Emiliano TejedaNació en Santo Domingo. Hijo de don Juan Nepomuceno Tejera y Tejera y Ana María Penson y Herrera. Su nombre completo era: Juan Nepomuceno Publico Escipión Emiliano. Su padre fue, junto a Duarte, uno de los fundadores de La Trinitaria. Emiliano se formó intelectualmente en las aulas del Seminario Conciliar, que fundado el 11 de mayo de 1844 cayó en 1859 bajo la dirección del Arzobispo Meriño, de quien fue por varios años secretario. En dicha institución pronto alcanzó la posición de Profesor de Letras.

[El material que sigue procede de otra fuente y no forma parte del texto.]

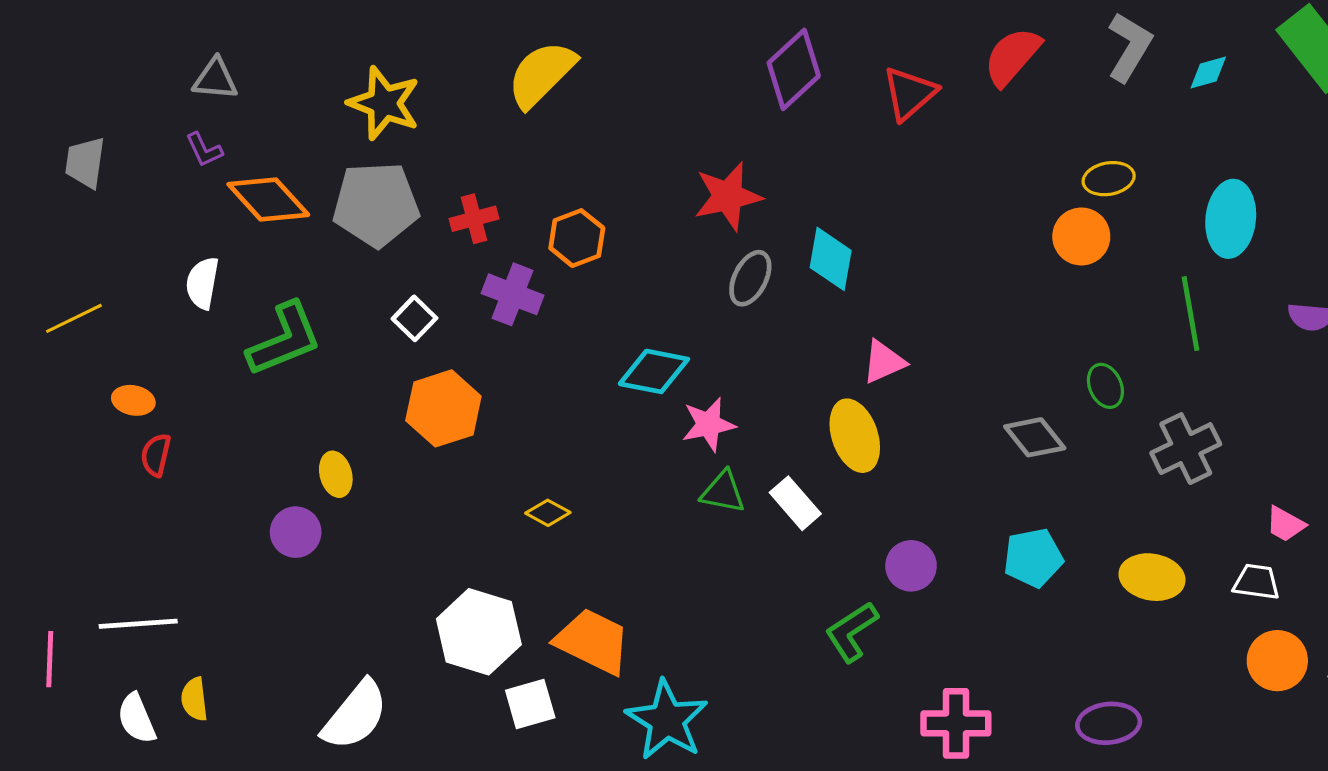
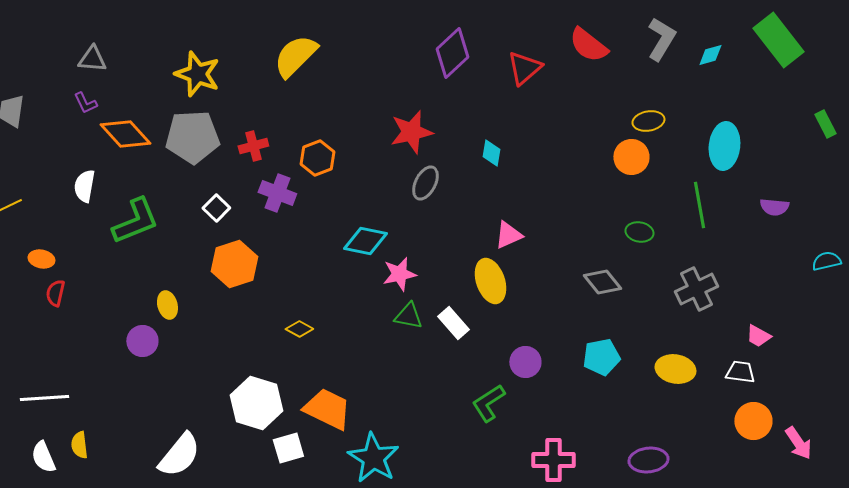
red semicircle: (1012, 57) -> (588, 45), turned -93
cyan diamond: (831, 259) -> (491, 153), moved, size x0.7
green ellipse: (1105, 386) -> (639, 232), moved, turned -56

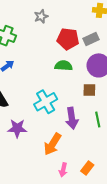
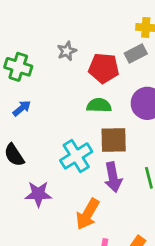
gray star: (41, 16) -> (67, 51), moved
gray rectangle: (91, 39) -> (136, 53), moved
brown square: (89, 90) -> (114, 140), moved, size x1.5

Cuando Santana realizó la anexión del país a España (1863), Emiliano se convirtió en un incansable defensor de la soberanía nacional. En tal virtud remetía a la prensa española y a las Cortes, documentos y artículos contra el anti patriótico acto. Dichos trabajos fueron amplia mente comentados en los diarios de aquel país, entre otros por don Emilio Castelar y don Nicolás Salmeron. Solía firmar tales artículos con el pseudónimo de Eduardo Montemar.

El eco que crearon tales publicaciones en Madrid pusieron en auto a las autoridades coloniales, que ordenaron una investigación para determinar la identidad de su autor. Advertido a tiempo, abandonó el país estableciéndose en Caracas, donde continuó su labor. En esa ciudad colaboró con el periódico “El Constitucional”. Allí fue secretario personal y amigo de don Felipe Larrazábal, quien escribía en esos momentos su obra: Vida de Bolívar.

Después de la Restauración regresó al país, siendo elegido Diputado por la común de San Rafael a la Asamblea Constituyente. Tan pronto fue instalado el gobierno de Báez, poco después de cancelada la Asamblea Constituyente, fue remitido a prisión por sus ideas liberales y su oposición a éste. En 1874, volvió de nuevo a ocupar la posición de miembro de la Asamblea Constituyente, pero esta vez en representación de la provincia de Santo Domingo. Se considera que tuvo aquí su más brillante actuación como orador y político. La constitución votada entonces es una de las mejores que ha tenido la República.

Dicha constitución fue anulada por el presidente González. En mayo de 1874, en unión de don Carlos G. García, don Carlos Nouel y don Juan B. Zafra, fue designado por el mismo presidente González, Ministro Plenipotenciario, miembro de la Comisión encargada de concertar un tratado de paz, amistad y comercio entre nuestro país y la República de Haití. Tales gestiones fracasaron y el presidente más luego designó otra comisión que finalmente firmó el tratado.

Poco tiempo después este convenio fue impugnado por Haití. En 1883, encontrándose en el poder el tirano Ulises Heureaux, correspondió a una comisión integrada donde se encontraba nuevamente Tejera (y don José de Js. Castro, Antonio Cestero) precisar la posición dominicana frente al artículo 4 del aludido convenio, rechazando el principio Uti Possidetis. En esos momentos era Tejera el más profundo conocedor de la problemática de los límites fronterizos domínico-haitianos, razón por la cual fue escogido por el tirano Heureaux.

El conflicto fue sometido finalmente al arbitraje del Papa León XIII. Para tal ocasión produjo Tejera uno de los más brillantes documentos salidos de su pluma. Su posición fue radical y el articulado de sus argumentos, respondió a los principios del Tratado de Aranjuez.